We recently shared a sneak peek at RAG-Verification (RAG-V), the system we’ve built to detect and correct hallucinations from large language models (LLMs). We’ve been quietly working on this for 6 months. It wasn’t clear that our goal was possible: reducing the rate of hallucination by 100x. But we pulled it off.
Today I’d like to share some of the nitty-gritty data science details. First up: What counts as a hallucination?
The term “hallucination” came from asking LLMs questions without grounding them in retrieved data. When asked a question, the model would creatively invent facts out of thin air. Most of the solution to that problem is to first retrieve data that is relevant to the user’s question, and explicitly instruct the model to generate an answer based only on that data. This paradigm has come to be called Retrieval Augmented Generation (RAG).
But even with RAG, today’s LLMs make factual errors. (We continue to call these errors “hallucinations” or “confabulations”, even if the incorrect information is drawn from the retrieved data.)
How bad is the error rate? Even most AI practitioners are surprised. The state-of-the-art LLMs, such as GPT-4, Sonnet 3.5, and others, have an error rate of between 5% and 10%, depending on the data and questions. That means that a user must remain hyper-vigilant, scrutinizing every single generated answer and performing their own fact-checking in real-time.
A 10% error rate might be acceptable for casual users of products like ChatGPT, but not for defense or intelligence analysts. They need reliable AI that can detect and correct its own errors. That’s why we set out to build the RAG-Verification pipeline.
So what do these errors actually look like?
The first thing we learned on this journey is that the line between “True” and “False” is fuzzy. Here’s a real example:
question: Are UK special forces operating in Ukraine?
retrieved sources:
[1] Leaked US military documents indicate that the UK has deployed as many as 50 special forces to Ukraine. The documents suggest that more than half of the western special forces personnel present in Ukraine between February and March this year may have been British. It is unclear what activities the special forces may have been engaged in or whether the numbers of personnel have been maintained at this level. (11 April 2023)
[2] The FSB alleges it thwarted an attempt by British special forces to facilitate a landing of Ukrainian sabotage troops on the Tendrov Split, a strategic sandbar located in the Black Sea. The agency claims to have apprehended a senior figure within the Ukrainian naval special forces, providing his name and date of birth as proof of the operation’s existence and the SBS’s direct involvement.

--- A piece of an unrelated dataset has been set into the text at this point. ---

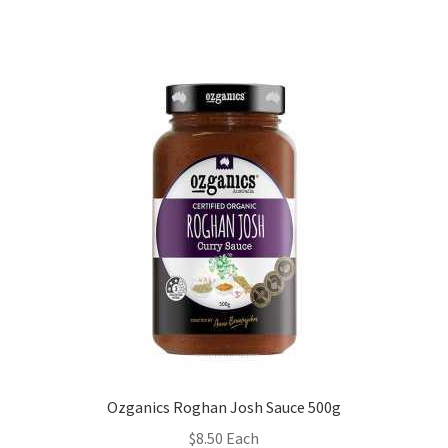
Ozganics Roghan Josh Sauce 500g
$
8.50
Each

Britain’s Defence Ministry has yet to respond to these allegations. (12 April 2024)
This is a correct answer, fully grounded in the retrieved data:
Leaked US military documents indicated the possible presence of up to 50 UK special forces personnel in Ukraine between February and March of 2023.[1] The FSB alleged that British special forces assisted a failed operation by Ukrainian special forces, however Britain’s Defence Ministry has not responded.[2]
And here is an obviously incorrect answer where entities (highlighted) have been scrambled—a typical RAG failure mode:
Leaked US military documents indicated the possible presence of up to 50 UK special forces personnel in Ukraine between February and March of 2023.[1] The FSB alleged that Ukrainian special forces assisted a failed operation by British special forces, however Britain’s Defence Ministry has not responded.[2]

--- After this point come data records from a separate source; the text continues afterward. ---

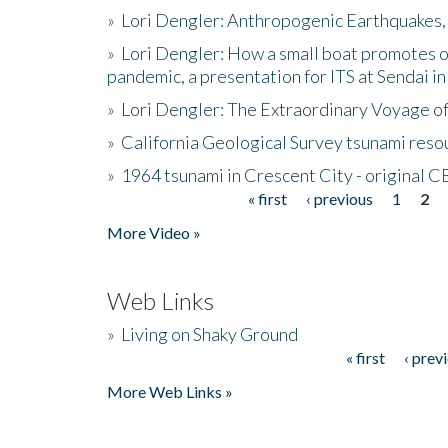
»
Lori Dengler: Anthropogenic Earthquakes, 
»
Lori Dengler: How a small boat promotes o
pandemic, a presentation for ITS at Sendai i
»
Lori Dengler: The Extraordinary Voyage o
»
California Geological Survey tsunami resou
»
1964 tsunami in Crescent City - original 
« first
‹ previous
1
2
Pages
More Video »
Web Links
»
Living on Shaky Ground
« first
‹ prev
Pages
More Web Links »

We call this a “hard fail” because it changes what is being claimed in the answer, introducing a factual inconsistency with the retrieved data.

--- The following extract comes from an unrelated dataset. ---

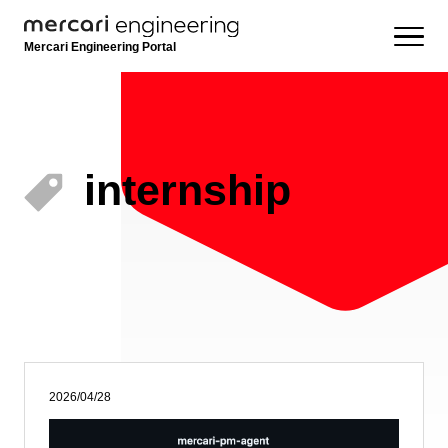
Mercari Engineering Portal
internship
2026/04/28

But there is another type of error that we call a “soft fail”:
Leaked US military documents indicated the possible presence of up to 50 UK special forces personnel in Ukraine between February and March of 2023.[1] The FSB alleged that British special forces assisted a failed operation by the SBS, Ukraine’s special forces, however Britain’s Defence Ministry has not responded.[2]
The RAG-V pipeline is strict. It’s looking for any factual inconsistencies between the generated answer and the cited source data. In this case, the model correctly infers that the SBS is indeed a name for the Ukrainian special forces. But RAG-V catches that the source data does not explicitly spell this out.
Are soft fails a problem then? Not in this case, but they can be a problem on customer data far outside the domain of the internet data that LLMs were trained on. Jargon in military documents or biomedical reports can easily confuse a human expert, let alone an LLM. We prefer our RAG system to be conservative, sticking to the available information without assumptions.
As we’ve built RAG-V, we’ve needed a north star that can tell us whether any change to the system affects not only the rate of error correction, but the ratio of hard to soft fails. So we built a comprehensive benchmark data set for RAG error detection, with hand-curated errors using a fixed ontology of error types. We’ll be sharing more about that very soon. Stay tuned!
* In fact, we inserted a factual inconsistency above. Can you spot it?